Bill followed them inside. He didn’t want them getting talkative and swapping a lot of information about him. Holly went to work on Smith as if he had come apart and had to be patted softly together again.
“You’re sure your chest isn’t hurt?” she asked anxiously.
“His chest is all right,” Bill said. “That swelling you see is just manly pride.”
“Oh hush!” she said. “Now Carson, the way to get the blood out of your shirt is with cold water. If I gave it a quick soaking right now—”
“I reckon maybe you better not, ma’am,” Smith said, his face coloring like a western sunset. “It’s like this, well, uh—”
“He doesn’t wear an undershirt,” Bill said.
She said angrily, “Lots of fine people don’t wear undershirts.”
In another minute she would have the guy’s shirt off and be swooning over his muscles. Bill didn’t think he could stand watching that. “I know,” he said, “but Smith might catch cold wearing a damp shirt around at night.”
Holly sighed. “I suppose you’re right. How do you feel, Carson?”
“Mighty fine, ma’am.”
“But if he needs a blood transfusion,” Bill said, “call on me. No use wasting all this I’m losing.”
“It’s nothing but a nosebleed,” Holly said. “It’s the altitude, six thousand and seventy-five feet. That will do it.”
“It was not done by the altitude,” Bill said. “It was done by a fist.”
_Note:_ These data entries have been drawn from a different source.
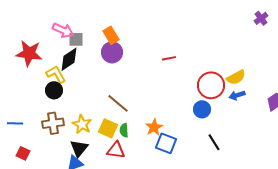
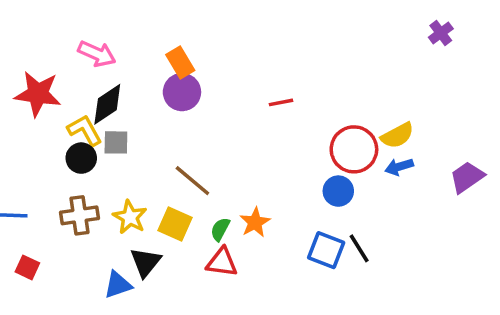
gray square: (76, 39) -> (116, 142), moved
green semicircle: (124, 130) -> (220, 229), moved, turned 32
blue square: (166, 143) -> (326, 250), moved
black triangle: (79, 148) -> (146, 262), moved
red triangle: (116, 150) -> (222, 262), moved

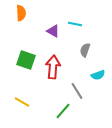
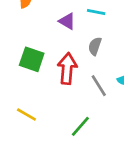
gray semicircle: (85, 50) -> (95, 46), moved
gray line: (77, 91) -> (99, 86), moved

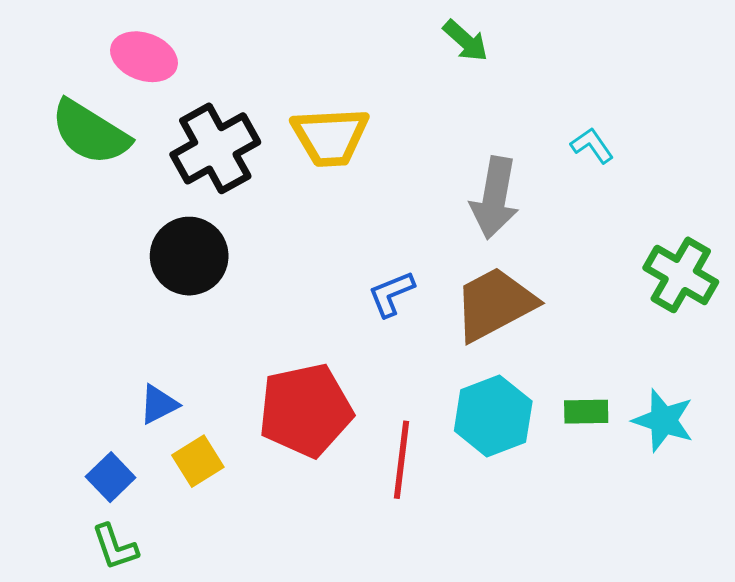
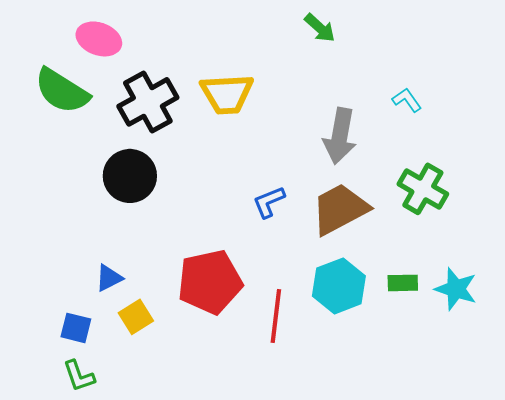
green cross: (681, 275) -> (423, 189), moved
blue square: (111, 477) -> (76, 328), turned -32

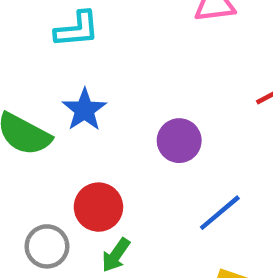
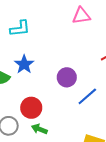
blue line: (220, 213) -> (87, 96), moved
green arrow: (116, 255) -> (39, 129), turned 77

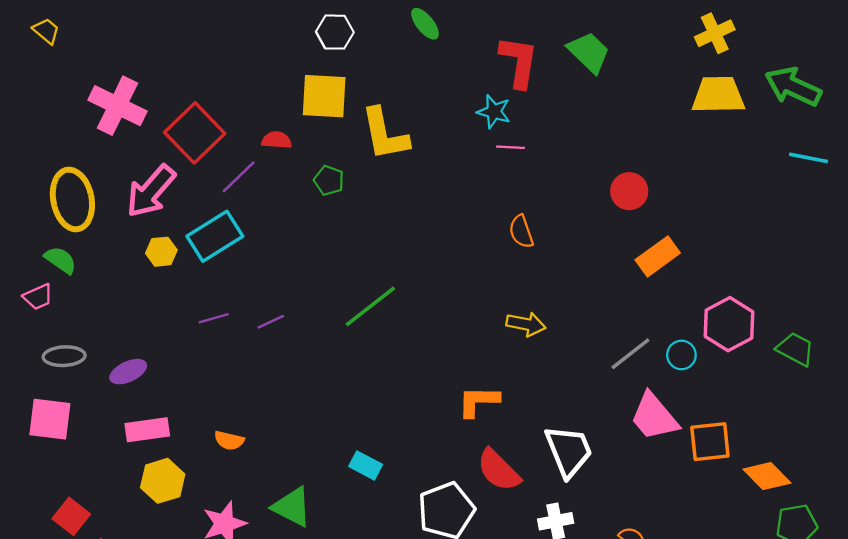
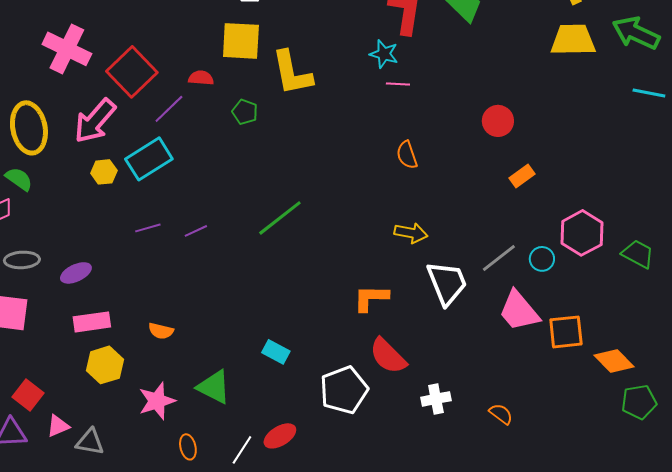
orange rectangle: (658, 256) -> (522, 176), size x0.7
white trapezoid: (569, 451) -> (447, 283), moved

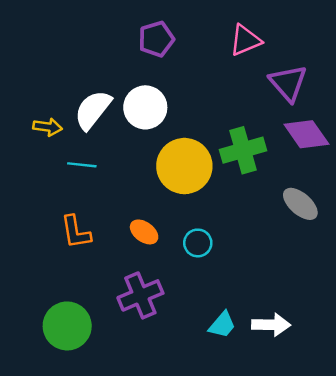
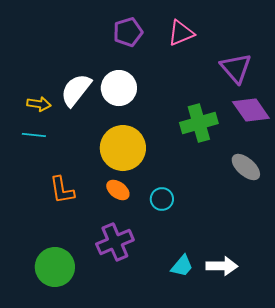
pink triangle: (245, 40) -> (181, 33), moved
cyan line: (82, 165) -> (34, 135), moved
yellow circle: (184, 166) -> (123, 148), moved

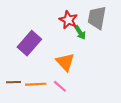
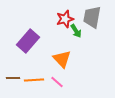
red star: (68, 20) -> (65, 19), turned 30

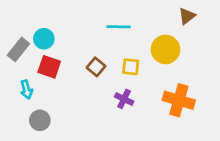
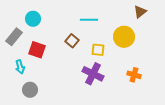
cyan circle: (44, 39) -> (33, 19), moved
brown square: (96, 67) -> (72, 41), moved
purple cross: (124, 99) -> (93, 74), size x1.5
orange cross: (179, 100) -> (134, 75), size x0.6

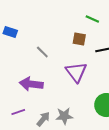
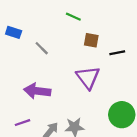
green line: (92, 19) -> (73, 17), moved
gray line: (42, 52) -> (42, 48), moved

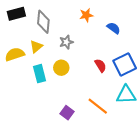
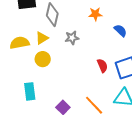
yellow circle: (61, 68) -> (43, 59), moved
cyan rectangle: (40, 74) -> (30, 91), moved

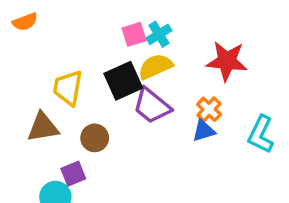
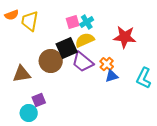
yellow trapezoid: (68, 88) -> (30, 21), moved
orange cross: (209, 109) -> (107, 64), moved
brown circle: (95, 138) -> (51, 61), moved, size x1.5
“Well, really!” she cried. “If you will go downtown and do a lot of drinking—and don’t think I can’t smell it!—and then get in a fight I don’t know what else you can expect. And you don’t seem the least bit grateful to Carson for rescuing you.”
“He rescued me by deciding not to hit me any more.”
Smith said reproachfully, “That don’t make it sound very neighborly, Wayne. It was like this, ma’am. Wayne here was beating up a soldier in an alley when I come along.”
“A soldier,” she said. “Shame on you.”
“A small soldier, too,” Smith said. “He was the kind of little feller you would think would run twenty to the squad instead of just a dozen. So when I saw this little feller go down, I stepped in to haul Wayne off him. It was dark and maybe I looked small too and Wayne come up from a crouch and hit me. I’ll admit I cuffed him around a little. Then the Cheyenne police come by and I talked them out of jailing Wayne, and I brung him back so he wouldn’t get in no more trouble.”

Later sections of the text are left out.